CHAPTER 8

image

Visualizing Your Models with Power BI

Building predictive models is essential. However, explaining the results is just as important. Even an excellent predictive model can be seriously undermined by a failure to effectively communicate the results. Data visualization helps data scientists explain the results of predictive models to their stakeholders and end users. In this chapter, we show how you can share the results of your models through Power BI.

Overview

There is a large body of literature on data visualization that is beyond the scope of this book. This chapter focuses on Microsoft’s Power BI. You will learn how to use it to share the results of your model through visualization. You will explore three approaches for visualizing your results with Power BI.
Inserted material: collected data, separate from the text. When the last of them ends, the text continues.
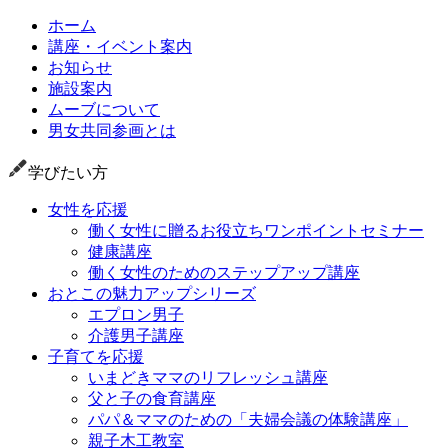
ホーム
講座・イベント案内
お知らせ
施設案内
ムーブについて
男女共同参画とは
学びたい方
女性を応援
働く女性に贈るお役立ちワンポイントセミナー
健康講座
働く女性のためのステップアップ講座
おとこの魅力アップシリーズ
エプロン男子
介護男子講座
子育てを応援
いまどきママのリフレッシュ講座
父と子の食育講座
パパ＆ママのための「夫婦会議の体験講座」
親子木工教室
  1. You’ll score a test dataset in Azure Machine Learning and use Power BI tools in Microsoft Excel for visualization.
  2. In the second approach, you will learn how to score your test dataset in Excel by calling a trained predictive model through the REST API provided by Azure Machine Learning, when you publish an experiment as a web service. This enables you to score and visualize data without leaving Excel.
  3. In the third approach, you will score your test data in Azure Machine Learning and visualize it with Microsoft’s Power BI service at www.powerbi.com. This service enables you to visualize your results without installing Excel 2013 on your machine.

Introducing Power BI

This section presents a brief introduction to Power BI. We provide the information you need to visualize the results of your predictive models in Power BI. For more in-depth coverage of Power BI, please see the resources listed at the end of this section.

Power BI provides exciting new ways to visualize data, share results, and collaborate in new ways. The new experience of Power BI is based on powerbi.com, an online service that you can use to create and share reports and dashboards seamlessly. Both the old and new Power BI experiences are deeply integrated with Excel, which is Microsoft’s leading tool for business analysts. The new Power BI service at powerbi.com was released into general availability on July 24th. Let’s review the key components of Power BI.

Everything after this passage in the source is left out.